1999年、この第4の台座に定期的に現代アートの作品を展示するという The Forth Plinth Project がスタート。過去には、マーク・ウォリンジャー(Mark Wallinger)、ビル・ウッドロー(Bill Woodrow)、レイチェル・ホワイトリード(Rachel Whiteread)などが展示。2007年からドイツのアーティスト、トーマス・シュッテがホテルをテーマにしたガラスの模型を発表したことが記憶に新しい。

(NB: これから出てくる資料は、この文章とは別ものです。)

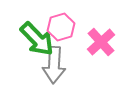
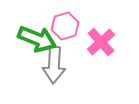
pink hexagon: moved 4 px right, 1 px up
green arrow: rotated 24 degrees counterclockwise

近年、自己と他者の関係、社会を構成する一部としての身体に思索をめぐらすアントニー・ゴームリーは、「One & Other」を通して UKの魅力的なポートレートを創出するとともに、人と人との関係について考えてもらえたいと願っているようだ。第4の台座に立つボランティアたちは、自己表現をするとともにその社会の持つ文化のシンボルとなる。そして、その表現は社会の人々から注目を浴びるとともに、それらのシンボルについて考える機会になるだろう。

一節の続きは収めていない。